▶ [WHAT IS REQUIRED]
Find the word "健康比一比" in the listing below, then return every line it appears in.

▶ [SUPPLIED RECORDS]
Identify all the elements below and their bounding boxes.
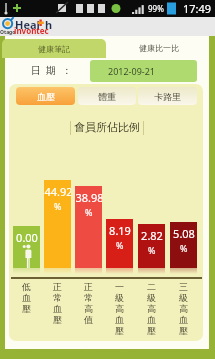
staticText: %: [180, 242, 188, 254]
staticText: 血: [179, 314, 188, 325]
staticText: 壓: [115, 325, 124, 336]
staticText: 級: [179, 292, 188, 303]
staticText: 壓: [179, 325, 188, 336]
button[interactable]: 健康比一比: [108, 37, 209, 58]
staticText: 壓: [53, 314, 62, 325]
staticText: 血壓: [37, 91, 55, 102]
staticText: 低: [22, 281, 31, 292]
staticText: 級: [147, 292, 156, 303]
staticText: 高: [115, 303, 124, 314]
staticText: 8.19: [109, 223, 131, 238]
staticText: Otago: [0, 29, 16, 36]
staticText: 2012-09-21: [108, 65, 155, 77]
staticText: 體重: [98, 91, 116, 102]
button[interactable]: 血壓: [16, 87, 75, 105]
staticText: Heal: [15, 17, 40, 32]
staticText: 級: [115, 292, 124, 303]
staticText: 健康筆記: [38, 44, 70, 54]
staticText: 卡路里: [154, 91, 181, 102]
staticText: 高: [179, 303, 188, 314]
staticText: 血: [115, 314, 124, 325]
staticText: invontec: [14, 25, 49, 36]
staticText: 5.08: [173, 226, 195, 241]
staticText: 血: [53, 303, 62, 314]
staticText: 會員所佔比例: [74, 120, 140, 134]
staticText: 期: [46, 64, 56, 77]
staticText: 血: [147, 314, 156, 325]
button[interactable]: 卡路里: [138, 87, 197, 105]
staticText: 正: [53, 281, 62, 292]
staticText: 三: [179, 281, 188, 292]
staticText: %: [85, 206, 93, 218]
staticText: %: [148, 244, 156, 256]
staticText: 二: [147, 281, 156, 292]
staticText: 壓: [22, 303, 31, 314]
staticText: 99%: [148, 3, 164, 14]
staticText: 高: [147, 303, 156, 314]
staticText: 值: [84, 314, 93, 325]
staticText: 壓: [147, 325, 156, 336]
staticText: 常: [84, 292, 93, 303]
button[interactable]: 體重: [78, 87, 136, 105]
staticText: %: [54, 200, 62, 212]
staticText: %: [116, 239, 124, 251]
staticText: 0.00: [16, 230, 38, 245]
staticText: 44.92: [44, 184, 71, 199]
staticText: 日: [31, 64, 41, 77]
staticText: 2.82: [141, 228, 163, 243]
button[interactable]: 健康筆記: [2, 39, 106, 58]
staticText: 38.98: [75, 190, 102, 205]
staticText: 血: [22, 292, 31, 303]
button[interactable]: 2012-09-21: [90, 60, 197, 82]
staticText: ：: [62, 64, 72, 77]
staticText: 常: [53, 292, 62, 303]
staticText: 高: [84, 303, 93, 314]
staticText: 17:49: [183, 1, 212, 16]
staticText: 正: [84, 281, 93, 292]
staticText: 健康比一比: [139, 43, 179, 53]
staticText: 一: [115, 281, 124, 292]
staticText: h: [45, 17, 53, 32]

▶ [OUTPUT FOR THIS TASK]
button[interactable]: 健康比一比: [108, 37, 209, 58]
staticText: 健康比一比: [139, 43, 179, 53]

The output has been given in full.